Earnings

NICE Shares Gain on Strong AI Revenue Growth and $600M Buyback Plan

NICE Ltd shares advanced in premarket trading following robust fourth-quarter results, highlighted by a 66% surge in AI-related recurring revenue. The cloud software firm also unveiled a new $600 million stock buyback authorization.

James Calloway · · · 3 min read · 0 views
NICE Shares Gain on Strong AI Revenue Growth and $600M Buyback Plan

Shares of NICE Ltd moved higher in premarket activity on Friday, extending gains after the company released financial results that demonstrated accelerating momentum in its artificial intelligence offerings. The customer experience software provider reported substantial growth in both profitability and key subscription metrics for the final quarter of its fiscal year.

Financial Performance and Guidance

For the fourth quarter, NICE recorded a net profit of $150.6 million, representing a significant increase from the $99.5 million reported during the same period last year. This translated to earnings of $2.41 per share on a GAAP basis. On an adjusted basis, which excludes certain non-cash expenses, earnings came in at $3.24 per share.

The company's cloud revenue segment, a critical growth driver, expanded by 14% during the quarter. Looking ahead to the full 2026 fiscal year, management provided revenue guidance in the range of $3.17 billion to $3.19 billion. Adjusted earnings per share are projected to fall between $10.85 and $11.05. Cloud revenue growth is expected to maintain its trajectory, with forecasts calling for an increase of 14.5% to 15%.

AI Metrics and Market Position

A standout element of the report was the performance of NICE's artificial intelligence products. Annual recurring revenue specifically tied to AI subscriptions soared by 66% year-over-year to reach $328 million. The company's cloud backlog, representing contracted revenue not yet recognized, finished the year 25% higher. Chief Executive Officer Scott Russell characterized the period as "a strong fourth quarter" and pointed to "accelerating AI momentum" across the business.

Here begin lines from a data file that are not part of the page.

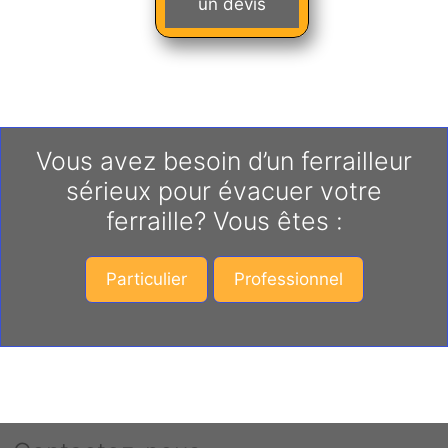
un devis
Vous avez besoin d’un ferrailleur
sérieux pour évacuer votre
ferraille? Vous êtes :
Particulier
Professionnel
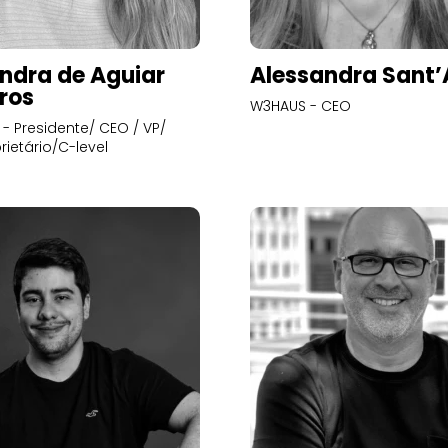
ndra de Aguiar
Alessandra Sant
ros
W3HAUS - CEO
- Presidente/ CEO / VP/
rietário/C-level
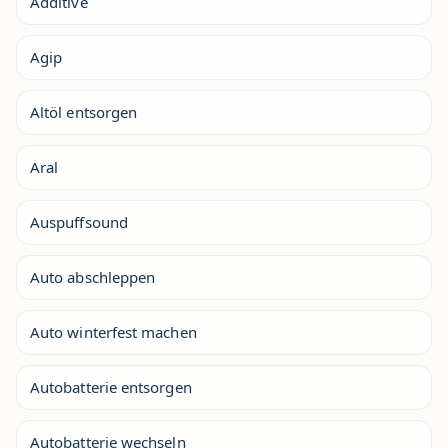
Additive
Agip
Altöl entsorgen
Aral
Auspuffsound
Auto abschleppen
Auto winterfest machen
Autobatterie entsorgen
Autobatterie wechseln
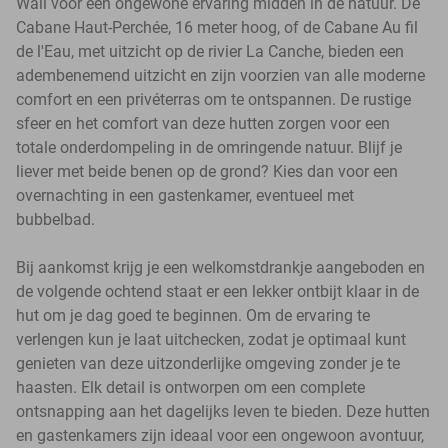
Wail voor een ongewone ervaring midden in de natuur. De
Cabane Haut-Perchée, 16 meter hoog, of de Cabane Au fil
de l'Eau, met uitzicht op de rivier La Canche, bieden een
adembenemend uitzicht en zijn voorzien van alle moderne
comfort en een privéterras om te ontspannen. De rustige
sfeer en het comfort van deze hutten zorgen voor een
totale onderdompeling in de omringende natuur. Blijf je
liever met beide benen op de grond? Kies dan voor een
overnachting in een gastenkamer, eventueel met
bubbelbad.
Bij aankomst krijg je een welkomstdrankje aangeboden en
de volgende ochtend staat er een lekker ontbijt klaar in de
hut om je dag goed te beginnen. Om de ervaring te
verlengen kun je laat uitchecken, zodat je optimaal kunt
genieten van deze uitzonderlijke omgeving zonder je te
haasten. Elk detail is ontworpen om een complete
ontsnapping aan het dagelijks leven te bieden. Deze hutten
en gastenkamers zijn ideaal voor een ongewoon avontuur,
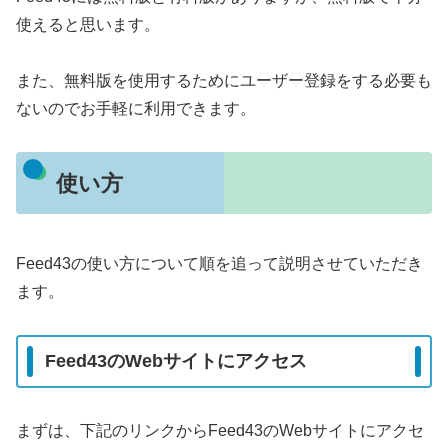
使えると思います。
また、無料版を使用するためにユーザー登録をする必要も
ないのでお手軽に利用できます。
使い方
Feed43の使い方について順を追って説明させていただき
ます。
Feed43のWebサイトにアクセス
まずは、下記のリンクからFeed43のWebサイトにアクセ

NICE operates in the competitive cloud software market for customer service management and financial crime compliance. Its primary competitors include specialized firms like Five9 and RingCentral, alongside larger technology platforms that are increasingly integrating AI and automation tools into their offerings. The company's results suggest it is successfully differentiating its AI capabilities in a crowded marketplace.

Capital Allocation and Balance Sheet

The board of directors approved a new share repurchase program authorizing up to $600 million in buybacks. This authorization increases the company's total remaining repurchase capacity to approximately $1 billion. However, the program cannot commence until after the release of the audited annual report for the 2025 fiscal year.

NICE concluded the year with a strong financial position, holding $417.4 million in cash and short-term investments while carrying no debt. The company also recently secured a $300 million revolving credit facility that extends through February 2029, providing additional financial flexibility.

Analyst Reaction and Market Context

Following the earnings release, several Wall Street firms adjusted their price targets while maintaining generally positive ratings. RBC Capital Markets reduced its target to $150 from $175 but kept its Outperform recommendation. Similarly, Morgan Stanley trimmed its target to $148 from $160 while sustaining an Overweight rating. These adjustments reflect a broader market reassessment of software valuations rather than company-specific concerns.

The positive premarket movement follows a substantial 13.25% rally in the previous trading session, which closed with shares at $111.55. The company's financial update was formally submitted to the U.S. Securities and Exchange Commission via a Form 6-K filing dated February 19.

Strategic Considerations and Risks

Despite projecting higher revenue for the coming year, NICE anticipates a slight decline in adjusted profitability. This dynamic may increase scrutiny on the company's expense management and operational efficiency. The technology sector faces macroeconomic headwinds that could impact enterprise spending on large software deals. Additionally, competitive pressure in the AI space could lead to pricing challenges as customers evaluate multiple solutions.

The company's ability to maintain its cloud growth targets while navigating these potential obstacles will be closely watched by investors. The significant investment in AI appears to be delivering measurable results in recurring revenue, a key metric for software-as-a-service businesses. The substantial share repurchase authorization signals management's confidence in the company's long-term value proposition and commitment to returning capital to shareholders.

This article is for informational purposes only and does not constitute financial advice or a recommendation to buy or sell any security. Market data may be delayed. Always conduct your own research and consult a licensed financial advisor before making investment decisions.